The Committee shall provide assistance to the board of directors in fulfilling its oversight responsibilities to the Company’s shareholders and potential shareholders, the investment community, and others relating to the Company’s financial statements and its financial reporting process, including the overview of the financial reports and other financial information provided by the Company to any governmental or regulatory body, the public or other users thereof, the Company’s systems of internal accounting and financial controls, the internal audit function and the annual independent audit of the Company’s financial statements. In so doing, it is the responsibility of the Committee to maintain free and open communication between the Committee, independent auditors, internal auditors, if any, and management of the Company. In discharging its oversight role, the Committee is empowered to investigate any matter brought to its attention with full access to all books, records, facilities, and personnel of the Company and the power to retain outside counsel or other experts for this purpose.

RESPONSIBILITIES AND PROCESSES

The primary responsibility of the Committee is to oversee the Company’s financial reporting process on behalf of the board and report the results of their activities to the board. It is recognized that the Company’s management is responsible for preparing the Company’s financial statements and the Company’s independent auditors are responsible for auditing those financial statements. The Committee also recognizes that management of the Company, as well as the independent auditors, have more time, knowledge and detailed information concerning the Company than do Committee members; consequently, in carrying out its oversight responsibility, the Committee is not providing any expert or special assurance as to the Company’s financial statements or any professional certification as to the independent auditors’ work. In carrying out its responsibilities hereunder, the policies and procedures of the Committee shall remain flexible in order to best react to changing conditions and circumstances. The Committee shall take the appropriate actions to set the overall corporate “tone” for quality financial reporting, sound business risk practices, and ethical behavior.

The following shall be the principal recurring processes of the Committee in carrying out its oversight responsibilities. The processes are set forth as a guide with the understanding that the Committee may supplement or diverge from this guide as appropriate given the circumstances.

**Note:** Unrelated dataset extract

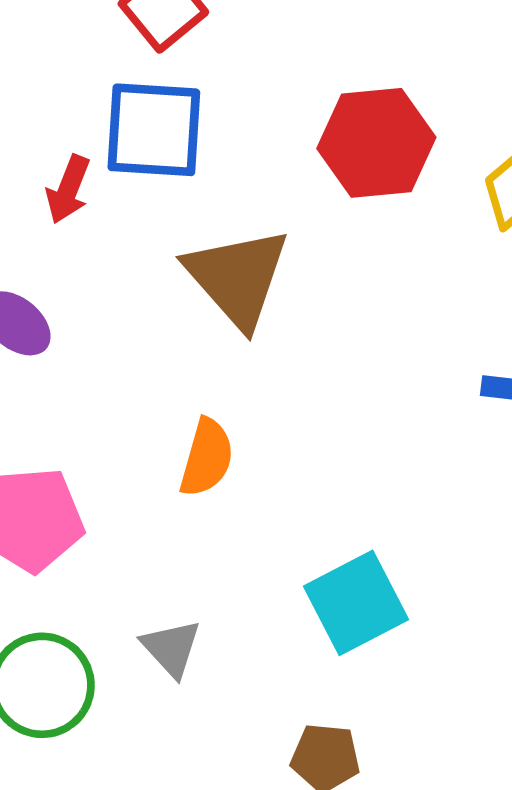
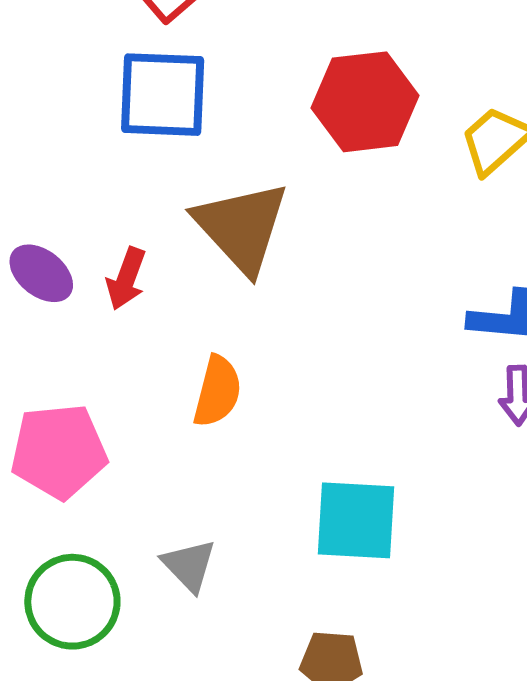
red arrow: (68, 189) -> (126, 279), moved
cyan square: (356, 603) -> (356, 520), turned 32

The Committee shall have a clear understanding with management and the independent auditors that the independent auditors are ultimately accountable to the board and the Committee, as representatives of the Company’s shareholders. The Committee, subject to any action that may be taken by the full board of directors, shall have the ultimate authority and responsibility to select (or nominate for stockholder approval), evaluate and where appropriate, replace the independent auditors. The Committee shall discuss with the auditors their independence from management and the Company and the matters included in the written disclosures required by the Independence Standards Board.

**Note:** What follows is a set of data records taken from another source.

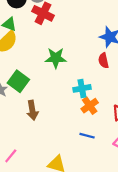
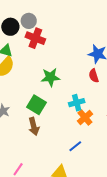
green square: (18, 81) -> (36, 105), moved
blue line: (87, 136) -> (75, 146), moved, turned -48

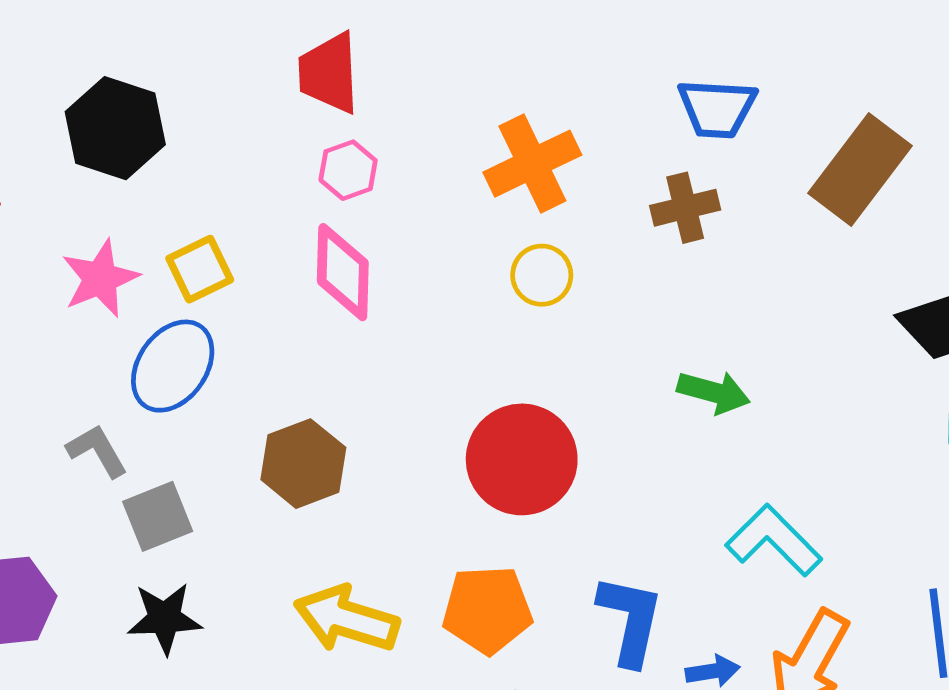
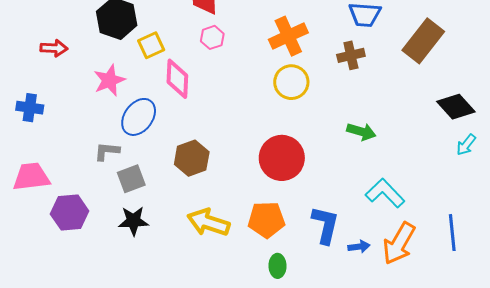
yellow square: (200, 269) -> (151, 45), moved
pink diamond: (343, 272) -> (177, 79), moved
yellow circle: (542, 275) -> (291, 82), size x1.4
gray L-shape: (97, 451) -> (107, 151), turned -56

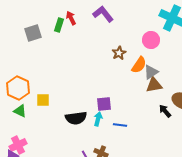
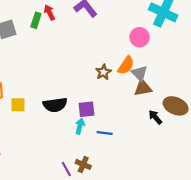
brown star: (119, 53) -> (103, 72), moved
gray triangle: (151, 72) -> (140, 73), turned -42
black semicircle: (76, 118) -> (55, 105), moved

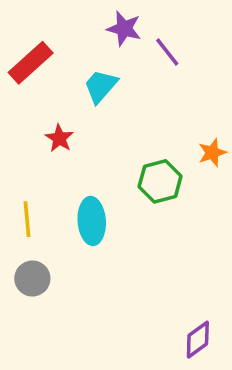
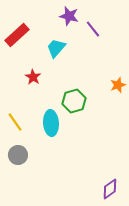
green hexagon: (160, 181) -> (74, 101), moved
yellow line: (27, 219) -> (15, 122), turned -30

The Committee shall discuss with the independent auditors and internal auditors, if any, the overall scope and plans for their respective audits, including the adequacy of staffing and compensation. Also, the Committee shall discuss with management, the independent auditors and the internal auditors, if any, the adequacy and effectiveness of the Company’s internal accounting and financial controls. Further, the Committee shall meet separately with the independent auditors and the internal auditors, if any, with and without management present, to discuss the results of their examination(s).

The Committee shall review with management and the independent auditors the interim financial statements to be included in the Company’s Quarterly Reports on Form 10-Q. Also, the Committee shall discuss with the independent auditors the results of the quarterly review and any other matters required to be communicated to the Committee by the independent auditors under generally accepted auditing standards including, without limitation, the matters required to be discussed by Statement of Auditing Standards (“SAS”) NO. 61.

The Committee shall review with management and the independent auditors the financial statements to be included in the Company’s Annual Report on Form 10-K (or the Annual Report to Shareholders if distributed prior to the filing of Form 10-K), including the Committee’s judgment about the quality, not just the acceptability, of the accounting principles followed, the reasonableness of significant judgments made, and the clarity of the disclosures contained in the financial statements. Also, the Committee shall discuss with the independent auditors the results of the annual audit and any other matters required to be communicated to the Committee by the independent auditors under generally accepted auditing standards including, without limitation, the matters required to be discussed by SAS No. 61.

The Committee shall further:

request from the independent auditors annually, a formal written statement delineating all relationships between the auditors and the Company consistent with Independence Standard Board Standard No. 1;

discuss with the independent auditors any such disclosed relationships and their impact on the independent auditors’ independence; and

if so determined by the Committee, take or recommend that the full board of directors take appropriate action to oversee the independence of the independent auditors.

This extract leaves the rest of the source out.